Provided records →
- Opening Delimiter -

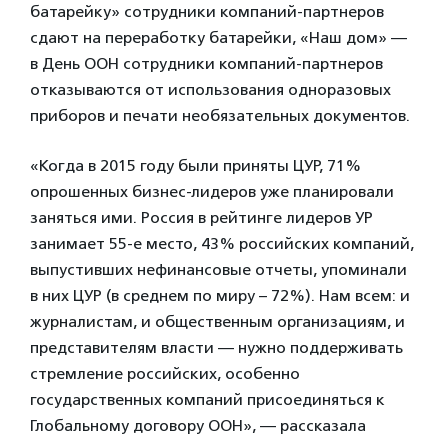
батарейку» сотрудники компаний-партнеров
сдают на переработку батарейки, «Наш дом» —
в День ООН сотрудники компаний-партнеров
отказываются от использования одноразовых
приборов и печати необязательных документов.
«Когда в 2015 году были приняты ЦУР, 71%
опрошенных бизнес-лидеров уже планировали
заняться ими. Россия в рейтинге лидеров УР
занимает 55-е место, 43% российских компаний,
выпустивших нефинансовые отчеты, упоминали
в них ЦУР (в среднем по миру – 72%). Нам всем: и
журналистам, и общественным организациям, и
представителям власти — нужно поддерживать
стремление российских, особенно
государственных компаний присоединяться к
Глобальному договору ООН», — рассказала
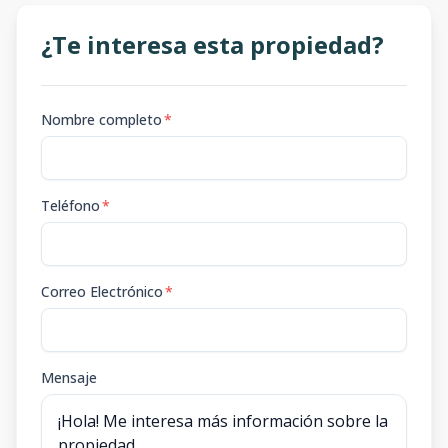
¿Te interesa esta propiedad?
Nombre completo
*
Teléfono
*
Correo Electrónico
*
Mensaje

- Closing Delimiter -

Exercise aim → Everything in the records above is to be copied exactly, except the pictures.

Result for this exercise →
батарейку» сотрудники компаний-партнеров
сдают на переработку батарейки, «Наш дом» —
в День ООН сотрудники компаний-партнеров
отказываются от использования одноразовых
приборов и печати необязательных документов.
«Когда в 2015 году были приняты ЦУР, 71%
опрошенных бизнес-лидеров уже планировали
заняться ими. Россия в рейтинге лидеров УР
занимает 55-е место, 43% российских компаний,
выпустивших нефинансовые отчеты, упоминали
в них ЦУР (в среднем по миру – 72%). Нам всем: и
журналистам, и общественным организациям, и
представителям власти — нужно поддерживать
стремление российских, особенно
государственных компаний присоединяться к
Глобальному договору ООН», — рассказала
¿Te interesa esta propiedad?
Nombre completo
*
Teléfono
*
Correo Electrónico
*
Mensaje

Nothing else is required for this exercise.